They took part in blockade of Leningrad which killed 1 million of civilians only, not counting military casualties. Is it justified?
Yes, due to the strategic importance of the city. You'll note that they refused to deliver the coup de grace or cut the Murmansk railroad, despite German requests.
National survival was at stake? On this basis, all Stalin's actions before and during war can be justified. You condemn defensive pact between USSR and Germany, but Finnish-German alliance was justified? I see.
Stalin's actions during WWII which were taken for the survival of the USSR were justified. Murdering POWs and invading neutral states - which Finland was in the Winter War, and which the Baltics were until he invaded them - are not justified.
The Molotov-Ribbentrop Pact was not a defensive pact, it was a military alliance for the division of Eastern Europe. The Finnish-German alliance, on the other hand, genuinely was a defensive arrangement by the Finns, although it was an offensive one on Germany's side.
Nice of you to completely ignore my point. If Hitler is the devil, then so is Stalin. The two are directly comparable. If anything, Stalin's closer to Satan, considering he was smart enough to survive and remain in power, which Hitler wasn't. I've never heard anyone accuse Satannish of stupidity.
Unintentional mistake, again? Or ignorance?
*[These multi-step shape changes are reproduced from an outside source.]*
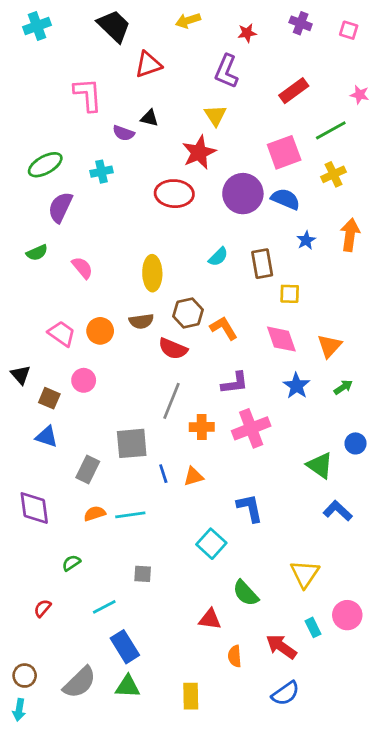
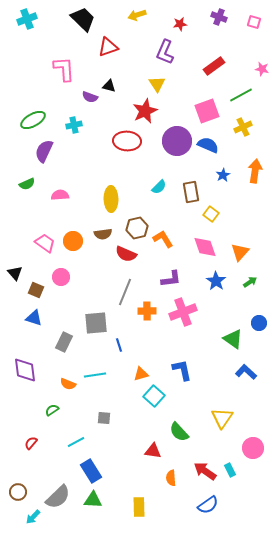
pink semicircle: (82, 268) -> (60, 195), turned -54
yellow square: (290, 294) -> (211, 214), turned 35
orange triangle: (193, 476) -> (141, 374), moved
orange semicircle: (95, 513) -> (68, 384), moved, turned -140
cyan rectangle: (313, 627) -> (230, 470), moved
cyan arrow: (19, 710) -> (33, 517), moved, turned 35

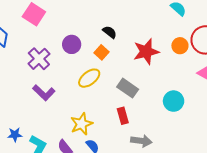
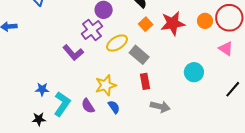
orange square: (102, 52) -> (146, 24), moved
purple cross: (39, 59) -> (92, 30), moved
gray rectangle: (128, 88) -> (139, 55), moved

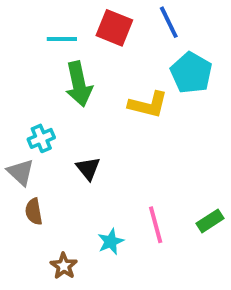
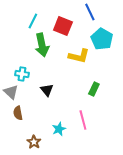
red square: (114, 28) -> (63, 26), moved
cyan line: (62, 39) -> (33, 21), turned -63
cyan cross: (41, 138) -> (22, 74), turned 32
green rectangle: (210, 221) -> (94, 89), moved, turned -32

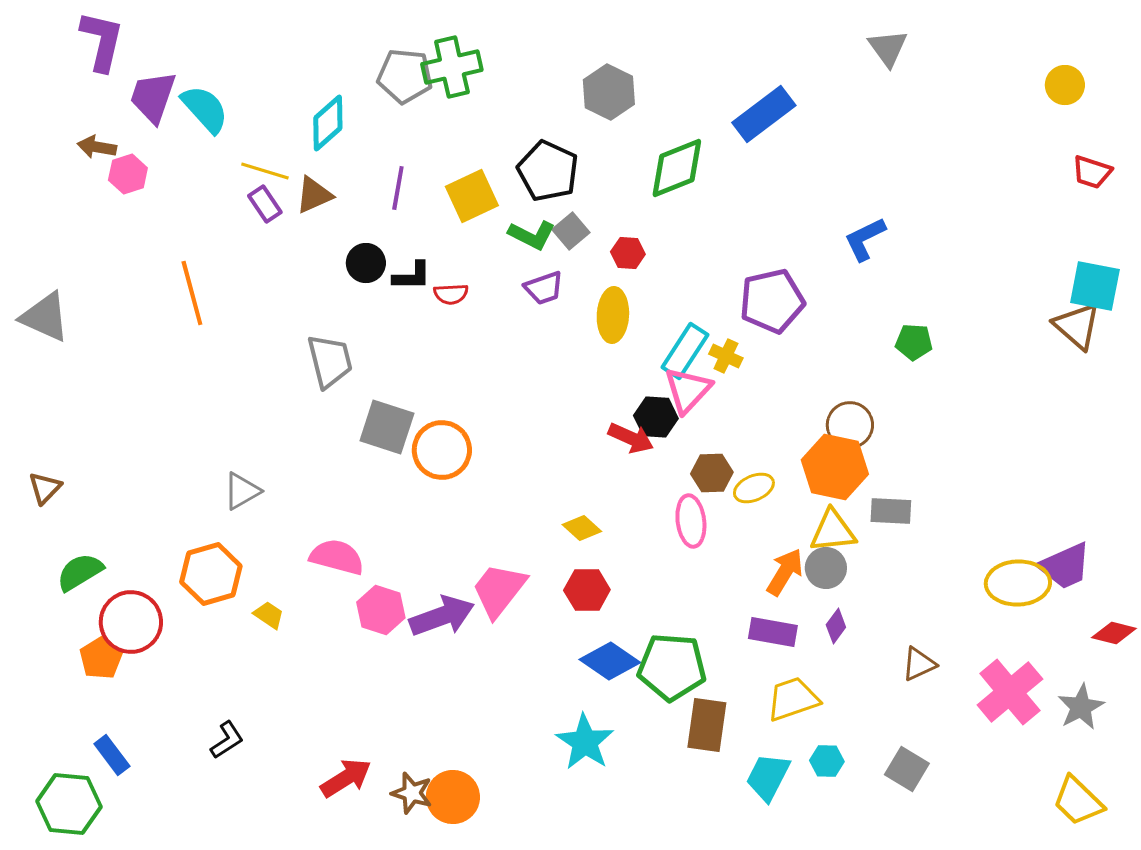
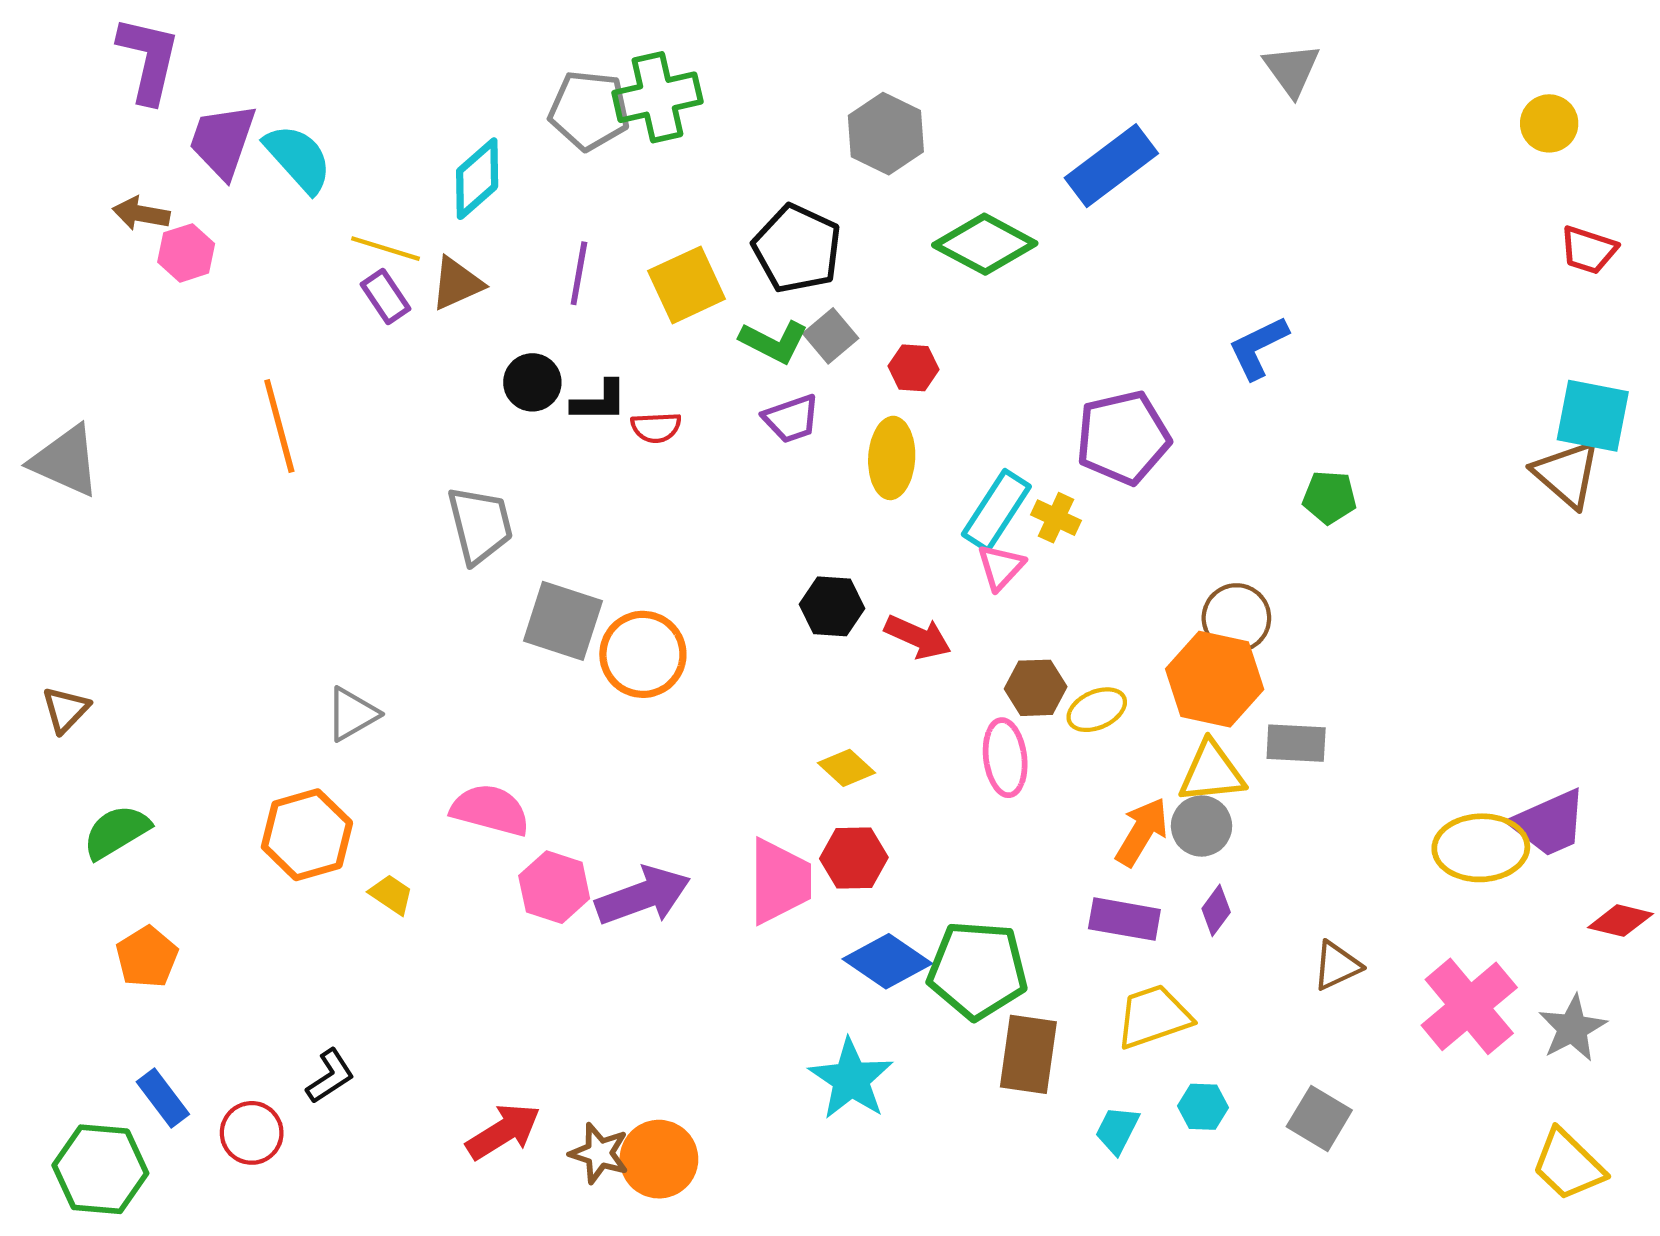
green diamond: (677, 168) -> (985, 244), turned 50
pink triangle: (688, 390) -> (1001, 567), size x0.7
black hexagon: (656, 417) -> (832, 606), moved
pink trapezoid: (499, 590) -> (780, 881), moved, turned 142
red circle: (131, 622) -> (252, 1133), moved, size x0.7
cyan trapezoid: (768, 777) -> (1117, 1130), size x0.7

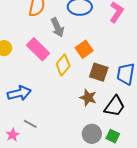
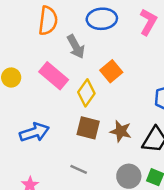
brown square: (99, 72) -> (88, 128), moved
gray line: (30, 124) -> (79, 169), moved

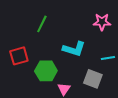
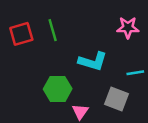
green line: (42, 24) -> (53, 30), turned -42
red square: (19, 56) -> (21, 34), moved

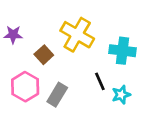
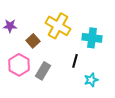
black line: (100, 81) -> (75, 61), turned 40
cyan star: (121, 95) -> (91, 80), moved

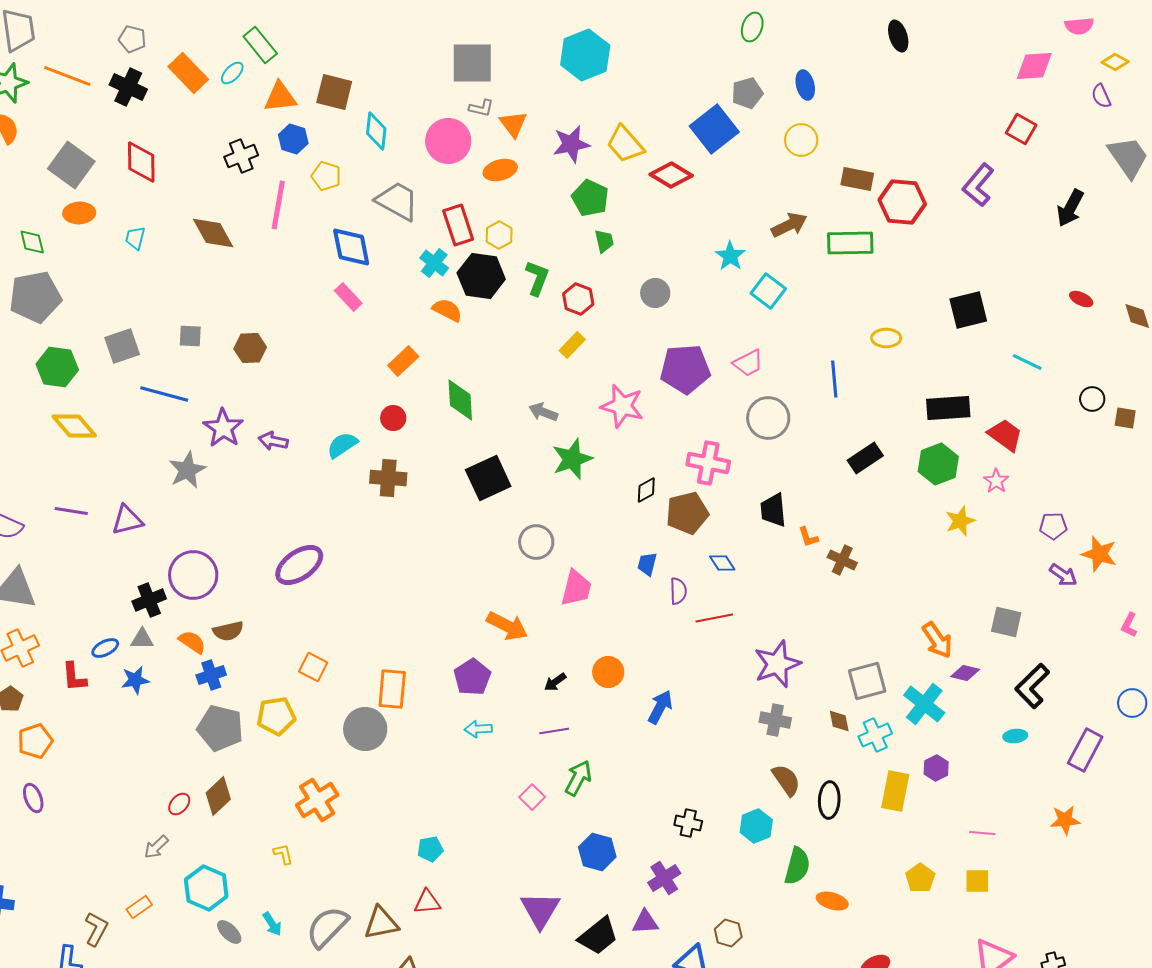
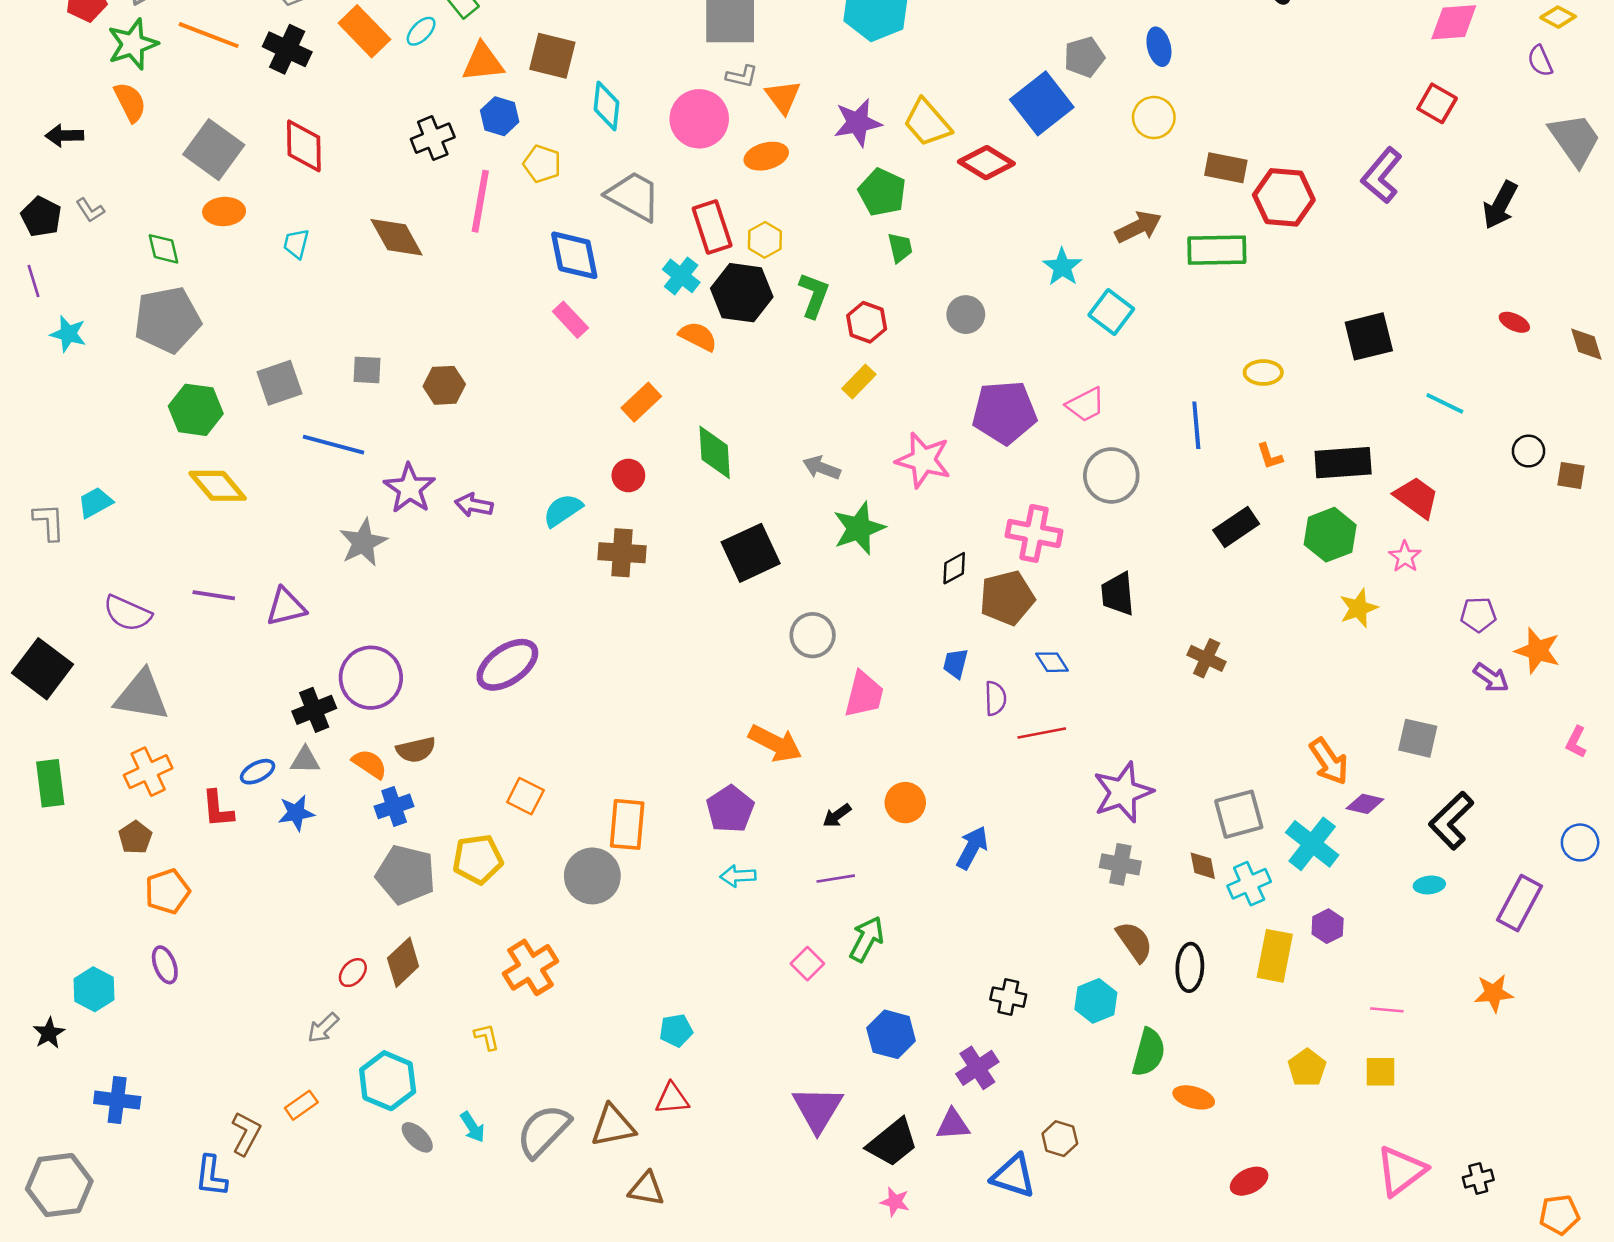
orange L-shape: (808, 537) -> (1270, 456), moved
http://en.wikipedia.org/wiki/Greater_Finland
Most of those territories were taken from Finland by the USSR in the Winter War. Those that weren't could not justifiably be taken from the USSR, except perhaps in the case of plebiscites - not rigged plebiscites, as were held in the Baltics. Regardless, while this may have been the right-wing dream in Finland, it was not Finnish wartime policy, despite what you may like to believe.
Actually, looking at that map again, it includes territory which was part of Finland until after the Continuation War, so either you're ignorant on this subject, or you're lying to me. How could Finland gain territory by invading the USSR that it already had?
No, the Soviets advanced to Finnish territory in 1939-1940 to create more defensible perimeter around Leningrad
No, they invaded a sovereign nation after offering an exchange of territory, which the Finns refused, as was their right. Such a territorial exchange was not in their interest, and they'd seen what happened to the last group of nations who allowed themselves to be pushed around by the Soviets - the Balitc States. Finland had no desire to repeat the process.
The Soviets illegally invaded Finland in an act of aggression. Leningrad already had the perfect buffer zone. Its name was Finland, a neutral nation recognised by the only possible enemy - Germany - as being within Russia's sphere of influence. If you hadn't invaded them, you never would have faced a counter-invasion from their territory a year later.
They withdrew from Soviet territory in 1944, or were just kicked out?
They withdrew. Finnish troops were still in Russian territory when the armistice was signed, and they assisted in clearing the Nazis from said territory afterwards.
And I notice you also ignored the latter part of my post, because if you didn't do so you would have to face the fact that what Finland did was necessary for its own survival, which is something you don't want to face, having likely been indoctrinated to ignore uncomfortable facts like your own nation's
completely unjustifiable past aggression.